Una mirada rápida hacia adelante permite ver cómo serán acogidos y desarrollados estos pasajes paulinos de Jesús, en las generaciones sub-apostólicas. Carne y Espíritu, que en el origen indicaban dos fases udos tiempos de la vida de Cristo – antes y después de la resurrección -, pasarán a indicar, ya en san Ignacio de Antioquía, los dos nacimientos de Jesús, “de María y de Dios”, y finalmente las dos naturalezas de Cristo. Escribe Tertuliano:

“El apóstol enseña aquí las dos naturalezas de Cristo. Con las palabras ‘nacido de la estirpe de David según la carne’, él diseña la humanidad; con las palabras ‘constituido Hijo de Dios según el Espíritu’, él indica la divinidad” [1].

A este camino ascendente del misterio de Cristo, se une, con Juan, un camino descendente. Podemos sintetizar así las características de este segundo camino.
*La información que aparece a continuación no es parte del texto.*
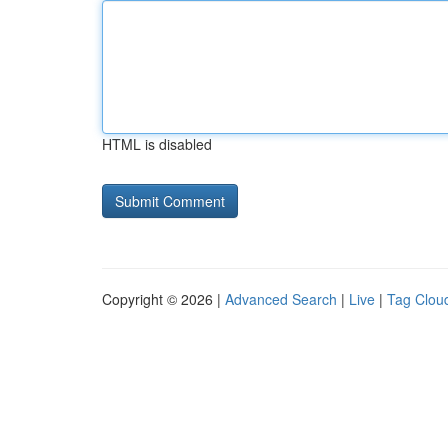
HTML is disabled
Copyright © 2026 |
Advanced Search
|
Live
|
Tag Clou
  • primero, parte de la divinidad, para llegar a la humanidad; el esquema está al revés: no más “carne – Espíritu”, sino “Logos – carne”; no antes lo humano, lo visible, y después lo divino y lo invisible, sino al contrario; Juan se coloca desde el punto de vista del ser, no del manifestarse a nosotros de Cristo, y según el ser está claro que la divinidad precede en él a la humanidad;
  • segundo, es un camino que parte de la unidad y alcanza una dualidad de elementos: Logos y carne, divinidad y humanidad; en el lenguaje posterior: parte de las persona para alcanzar a las naturalezas.
  • tercero, la gran división, el eje sobre el que gira todo, es la encarnación, no la resurrección o el misterio pascual.
De Cristo, interesa más la persona que la obra, el ser más que el actuar, comprendido el misterio pascual de muerte y resurrección. Este último sirve esencialmente para revelar quién es Jesús: “Cuando hayáis levantado al Hijo del Hombre, entonces conoceréis que Yo Soy” (Jn 8, 28). La existencia ante el Padre es constantemente antepuesta a su venida al mundo. Basta recordar las dos grandes afirmaciones del inicio del cuarto Evangelio para mostrar la validez de esta reconstrucción resumida:


“Al principio existía la Palabra,
y la Palabra estaba junto a Dios,
y la Palabra era Dios […].
Y la Palabra se hizo carne
y habitó entre nosotros”.

Se trazan así dos raíles en los que caminará toda la reflexión sucesiva de la Iglesia sobre Cristo. A pesar de las diferencias, hay una afinidad profunda y una comunicabilidad recíproca entre estos dos caminos, que se pueden recorrer en un sentido y en el otro. Para ambos, Pablo y Juan, en Jesucristo hay un elemento divino y un elemento humano, aún siendo el único sujeto. Para ambos él es el revelador y el redentor universal, aunque Juan insiste más sobre el revelador y Pablo más sobre el redentor. Para ambos, nuestra relación con Cristo está mediada y es posible por el Espíritu Santo. Es creyendo en Cristo, dicen ambos, que se recibe al Espíritu (Ga 3, 2; Jn 7, 39) y es recibiendo al Espíritu que se es capaz de creer en Cristo (1 Co 12, 3; Jn 6, 63).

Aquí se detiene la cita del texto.